Querencia – (Spanish)


The homing instinct … toward a place of safety

My high school theology teacher Ms. Lemieux, may she rest in peace, beamed at our often scornful, occasionally wise-cracking teen selves as we sat in uniformed rows before her. She called the assignment a Love Bombardment, which didn’t help. We were to arrive the next day with a list of what we liked about our classmates. When the time came, she mortified each of us by making us stand at the top of the room, face forward, as our class dutifully mumbled the words they managed to get down on paper.

For the rest of the day and perhaps that whole week, a few dozen of us moved through the hallways from class to class, more upright, open, and taller.

***
In a talk entitled Our Path to Belonging, the Buddhist teacher Tara Brach tells of an African tribe that commences a ritual when someone violates the rules or behaves in a way that creates mistrust.

They call together and gather all members of the tribe. They form a big circle around the person. Then everyone in the tribe tells that person what’s good about them. Stories about the generous things that they did in their life. This ritual recitation can last for days. And when it’s over, everyone celebrates as the person feels their belonging again. It was never not there, only forgotten.
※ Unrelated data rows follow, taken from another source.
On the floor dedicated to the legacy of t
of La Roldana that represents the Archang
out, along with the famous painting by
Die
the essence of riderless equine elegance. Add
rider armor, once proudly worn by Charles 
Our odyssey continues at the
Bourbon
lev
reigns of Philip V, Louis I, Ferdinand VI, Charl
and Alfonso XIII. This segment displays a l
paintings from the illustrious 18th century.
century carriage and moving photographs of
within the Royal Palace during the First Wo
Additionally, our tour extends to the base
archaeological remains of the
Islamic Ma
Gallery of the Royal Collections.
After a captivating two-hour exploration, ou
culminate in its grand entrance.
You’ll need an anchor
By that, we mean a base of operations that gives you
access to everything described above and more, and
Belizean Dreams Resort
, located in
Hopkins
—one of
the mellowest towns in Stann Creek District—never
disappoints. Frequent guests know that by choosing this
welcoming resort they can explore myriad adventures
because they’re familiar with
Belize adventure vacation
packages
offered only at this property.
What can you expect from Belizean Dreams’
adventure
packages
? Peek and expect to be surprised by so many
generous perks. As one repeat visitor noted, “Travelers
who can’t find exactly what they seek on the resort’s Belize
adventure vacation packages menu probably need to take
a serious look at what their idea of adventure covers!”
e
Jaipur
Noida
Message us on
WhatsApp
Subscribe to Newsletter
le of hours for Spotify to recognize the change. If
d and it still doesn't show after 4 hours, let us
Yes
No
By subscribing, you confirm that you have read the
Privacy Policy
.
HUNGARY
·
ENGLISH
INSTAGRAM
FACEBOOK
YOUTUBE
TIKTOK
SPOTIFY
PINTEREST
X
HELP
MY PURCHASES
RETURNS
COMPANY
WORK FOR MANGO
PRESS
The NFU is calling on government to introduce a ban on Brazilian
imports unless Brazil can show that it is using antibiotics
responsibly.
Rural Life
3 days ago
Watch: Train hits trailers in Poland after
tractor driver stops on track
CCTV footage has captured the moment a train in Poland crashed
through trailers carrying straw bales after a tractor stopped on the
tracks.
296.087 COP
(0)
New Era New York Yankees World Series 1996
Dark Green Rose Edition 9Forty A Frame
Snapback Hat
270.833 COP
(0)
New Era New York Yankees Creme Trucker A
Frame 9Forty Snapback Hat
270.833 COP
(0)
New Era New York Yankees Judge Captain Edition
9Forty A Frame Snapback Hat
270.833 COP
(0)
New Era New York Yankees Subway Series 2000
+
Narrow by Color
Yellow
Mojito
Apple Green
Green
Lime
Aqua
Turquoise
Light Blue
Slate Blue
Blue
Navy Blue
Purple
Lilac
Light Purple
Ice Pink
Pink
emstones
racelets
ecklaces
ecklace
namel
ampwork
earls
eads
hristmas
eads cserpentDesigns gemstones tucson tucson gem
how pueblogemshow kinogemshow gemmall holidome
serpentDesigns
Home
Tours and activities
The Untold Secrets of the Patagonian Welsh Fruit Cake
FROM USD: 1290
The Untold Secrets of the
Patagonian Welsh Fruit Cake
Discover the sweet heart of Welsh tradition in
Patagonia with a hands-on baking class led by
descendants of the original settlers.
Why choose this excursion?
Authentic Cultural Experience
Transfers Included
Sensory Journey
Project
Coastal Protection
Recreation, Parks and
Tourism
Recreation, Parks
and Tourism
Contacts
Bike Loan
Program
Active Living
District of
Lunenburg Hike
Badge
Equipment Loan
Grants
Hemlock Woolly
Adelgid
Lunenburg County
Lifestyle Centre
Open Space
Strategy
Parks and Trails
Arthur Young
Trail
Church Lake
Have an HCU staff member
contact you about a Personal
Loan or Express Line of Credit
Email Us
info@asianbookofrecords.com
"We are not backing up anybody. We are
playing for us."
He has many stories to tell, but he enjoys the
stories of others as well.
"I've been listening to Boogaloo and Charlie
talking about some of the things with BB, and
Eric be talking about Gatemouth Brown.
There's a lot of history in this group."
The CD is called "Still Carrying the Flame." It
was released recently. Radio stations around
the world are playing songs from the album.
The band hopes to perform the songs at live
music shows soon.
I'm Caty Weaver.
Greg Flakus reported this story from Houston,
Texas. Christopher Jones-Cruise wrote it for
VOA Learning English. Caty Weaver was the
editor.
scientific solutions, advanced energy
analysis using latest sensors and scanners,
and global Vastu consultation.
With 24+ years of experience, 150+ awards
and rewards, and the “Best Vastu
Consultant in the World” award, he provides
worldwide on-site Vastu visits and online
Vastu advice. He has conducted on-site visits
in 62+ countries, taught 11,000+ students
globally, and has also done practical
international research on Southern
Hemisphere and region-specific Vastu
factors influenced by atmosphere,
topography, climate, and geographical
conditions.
She quotes Professor Louis Cozolino: “We are not the survival of the fittest. We are the survival of the nurtured.”

***
Ernest Hemingway wrote:

querencia is a place the bull naturally wants to go to in the ring, a preferred locality. In this place he feels that he has his back against the wall and in his querencia he is inestimably more dangerous and almost impossible to kill.

A scrap of memory – me sitting on the District line with my headphones, listening to the poet David Whyte explain home is wherever you notice your belonging.

Maybe it’s less a case of wherever than whenever.

What becomes possible when home is a group of good people?

Last Sunday, I was certified as an Integral Development Coach – the culmination of a year’s work (including what a fellow student calculated as PhD dissertation-level writing assignments). For four days, from Thursday to Sunday, we were twenty-five small squares on the screen.

During the year, we gathered like this four times. Between these formal sessions, we met in pairs, small teams, and larger group meetups. We texted, emailed, called, asked each other for help, and received faithful replies.

At this final session, we spent the first three days calling each candidate forward to review their work for several hours. Each assessment started with the group watching a thirty-minute video of the person coaching a client. Altogether, an elaborate choreography of intense examination. Even though final evaluation bannered this marathon, and faculty ensured specific criteria and certain standards were met, the group approached each person without judgment – as if critical thoughts were an impossibility.

It blew me away. What you can learn, how much you perceive when you tune to a person’s greatness.

This stethoscopic-seeing afforded a stance that led us to wonder into each unfolding example with generosity. We attended to each case as if we were listening for the beating heart of it – as if we had cocked our heads for finer discernment, as we pressed our stethoscopes forward.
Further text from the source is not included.